I know I’m really late with the pumpkin recipes. I meant to post something with pumpkin in it while it was still October, but it didn’t happen. Technically, we’re still in Autumn, and therefore pumpkin recipes are still in, right?
I was looking for a simple, yet delicious pumpkin cookie. I developed this recipe, adding a chai-inspired twist to it, with cardamom and cloves to accompany the cinnamon.
The result was delicious, and a great complement to the Autumn season!
CHAI-SPICED CHOCOLATE CHIP PUMPKIN COOKIES
- 1/2 lb unsalted butter
- 1/4 cup light or dark brown sugar
- 4 tablespoons pumpkin purée
- 2 cups whole wheat flour
- 1 and 1/2 teaspoons ground cinnamon
- 1/4 teaspoon ground cardamom
- 1/4 teaspoon ground cloves
- 1/2 cup semi-sweet chocolate chips
1. In a large bowl, cream the butter and brown sugar together until smooth. Whisk in the pumpkin.
2. In another bowl, toss the flour, cinnamon, cardamom, and cloves. Add this dry mixture slowly to the wet mixture until fully incorporated. Mix with a large spoon or spatula. If the dough is still a bit crumbly, or is not fully keeping its shape, add 1-2 tablespoons of oil. Fold in chocolate chips. Cover the dough and chill for 30 minutes. Chilling the dough will help in rolling them into cookies.
3. Take the dough out of the refrigerator. Preheat the oven to 375° F and line two large baking sheets with parchment paper or foil.
4. Roll the dough into balls, about 1.5 tablespoons of dough each.
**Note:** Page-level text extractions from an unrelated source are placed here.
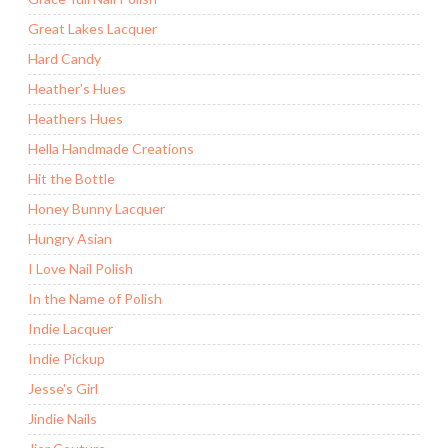
Great Lakes Lacquer
Hard Candy
Heather's Hues
Heathers Hues
Hella Handmade Creations
Hit the Bottle
Honey Bunny Lacquer
Hungry Asian
I Love Nail Polish
In the Name of Polish
Indie Lacquer
Indie Pickup
Jesse's Girl
Jindie Nails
Slightly flatten the dough balls because the cookies will only slightly spread in the oven. Bake the cookies for about 16 minutes, turning the cookie sheets halfway, or until golden brown and a fork inserted in the center of the cookies comes out clean.
5. Remove the cookies from the oven and transfer to a wire rack to cool . Leave for about 30 minutes until ready to eat. Cookies can be stored at room temperature for up to 1 week, or may be refrigerated.